The plot involves a father who has lost his wife and who, fearing the loss of his daughters as well, keeps them locked in their room while he stands guard. Despite his vigil, they steal away each night, exuberantly dancing through the soles of their shoes. The music expresses the emotional and psychological facets of the story: love and grief twisted into overpowering possessiveness, the daughters’ responses to unreasonable authority, and the final triumph of the forces of exuberant life — a denouement different from the Grimms’.
Domination and disobedience, inadvertent cruelty and powerful love are forces which, though the medium of folk literature speak clearly to listeners. Lyrical, dramatic musical treatment focuses expressive power and infuses the story with meaning which is simultaneously relevant to children or to sophisticated adults.
The King’s Twelve Moons is scored for five singers, and either a piano reduction or an ensemble of chamber instruments. The string parts are written so that they can be executed by either single or sectional players. Thus, depending on the performers available, it is possible to expand the ensemble from 8 players to orchestral size or to reduce it to a single piano. The vocal scoring allows the four female singers who represent the daughters to be supplemented by silent performers or by additional singers as the remaining eight daughters and their secret beaux. Programs such as the increasingly popular opera‑in‑the‑schools could, with little preparation, use children in these non‑singing roles, and touring or regional companies could use community choral singers or local “supernumeraries.” This alternative scoring makes it possible to present The King’s Twelve Moons by small or larger companies, with few or many singers, with a large or small instrumental complement, and with simple or elaborate stage sets.

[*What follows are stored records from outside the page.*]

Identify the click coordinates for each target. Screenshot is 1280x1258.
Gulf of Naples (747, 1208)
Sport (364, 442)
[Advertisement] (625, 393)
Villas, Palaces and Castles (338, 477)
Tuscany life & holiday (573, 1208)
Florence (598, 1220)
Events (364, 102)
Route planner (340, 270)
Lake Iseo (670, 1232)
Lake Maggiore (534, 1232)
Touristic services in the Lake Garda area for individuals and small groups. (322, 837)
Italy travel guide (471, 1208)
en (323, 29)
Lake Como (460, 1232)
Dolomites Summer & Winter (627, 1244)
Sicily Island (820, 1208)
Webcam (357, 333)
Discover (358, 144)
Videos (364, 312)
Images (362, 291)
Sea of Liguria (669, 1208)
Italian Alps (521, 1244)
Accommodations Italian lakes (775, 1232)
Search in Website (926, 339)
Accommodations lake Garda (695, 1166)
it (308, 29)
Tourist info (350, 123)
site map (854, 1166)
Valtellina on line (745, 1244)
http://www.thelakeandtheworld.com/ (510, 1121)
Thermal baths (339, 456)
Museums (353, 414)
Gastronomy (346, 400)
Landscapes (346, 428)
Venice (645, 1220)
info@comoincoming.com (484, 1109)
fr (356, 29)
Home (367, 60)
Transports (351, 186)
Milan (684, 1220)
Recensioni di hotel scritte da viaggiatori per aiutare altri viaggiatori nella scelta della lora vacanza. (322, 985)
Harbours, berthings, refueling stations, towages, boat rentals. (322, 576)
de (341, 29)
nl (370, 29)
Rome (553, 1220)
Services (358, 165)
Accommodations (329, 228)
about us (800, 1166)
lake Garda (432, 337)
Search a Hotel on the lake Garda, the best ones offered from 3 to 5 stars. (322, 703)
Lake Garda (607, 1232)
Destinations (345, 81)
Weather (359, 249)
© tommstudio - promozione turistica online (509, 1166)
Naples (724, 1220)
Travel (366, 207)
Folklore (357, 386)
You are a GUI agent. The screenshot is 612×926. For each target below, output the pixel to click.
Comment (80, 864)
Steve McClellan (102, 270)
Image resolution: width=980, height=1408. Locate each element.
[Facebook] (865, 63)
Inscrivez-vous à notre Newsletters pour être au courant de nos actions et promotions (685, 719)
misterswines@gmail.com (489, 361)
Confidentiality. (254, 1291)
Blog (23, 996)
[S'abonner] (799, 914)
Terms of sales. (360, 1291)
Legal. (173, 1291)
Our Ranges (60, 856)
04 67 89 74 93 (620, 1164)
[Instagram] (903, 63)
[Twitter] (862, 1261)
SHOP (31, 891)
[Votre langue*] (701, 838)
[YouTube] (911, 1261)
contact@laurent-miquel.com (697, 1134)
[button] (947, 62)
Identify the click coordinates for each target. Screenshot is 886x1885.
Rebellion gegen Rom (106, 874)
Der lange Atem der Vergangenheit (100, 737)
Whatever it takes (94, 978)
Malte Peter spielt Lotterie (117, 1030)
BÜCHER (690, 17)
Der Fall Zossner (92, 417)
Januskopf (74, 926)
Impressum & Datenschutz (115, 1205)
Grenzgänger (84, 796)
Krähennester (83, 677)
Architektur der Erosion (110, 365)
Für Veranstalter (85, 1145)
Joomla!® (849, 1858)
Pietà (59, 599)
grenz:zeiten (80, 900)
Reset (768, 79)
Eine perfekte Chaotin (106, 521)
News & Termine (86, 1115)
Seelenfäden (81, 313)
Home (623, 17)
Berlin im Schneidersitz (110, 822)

Opera is perhaps the principal genre of art music to which the general public is regularly exposed: on television and in the live performances of regional and touring companies and of operas-in-the-schools. Because of its appropriateness for adult or school audiences and because of its flexible requirements of instruments and singers, The King’s Twelve Moons can reach a large listening audience, some performances even involving some of the audience as participants. Bringing non-professionals into the performance of opera can stimulate interest in such music. Children or others who have been part of a production are more likely to become students and supporters of opera and of other art music as well.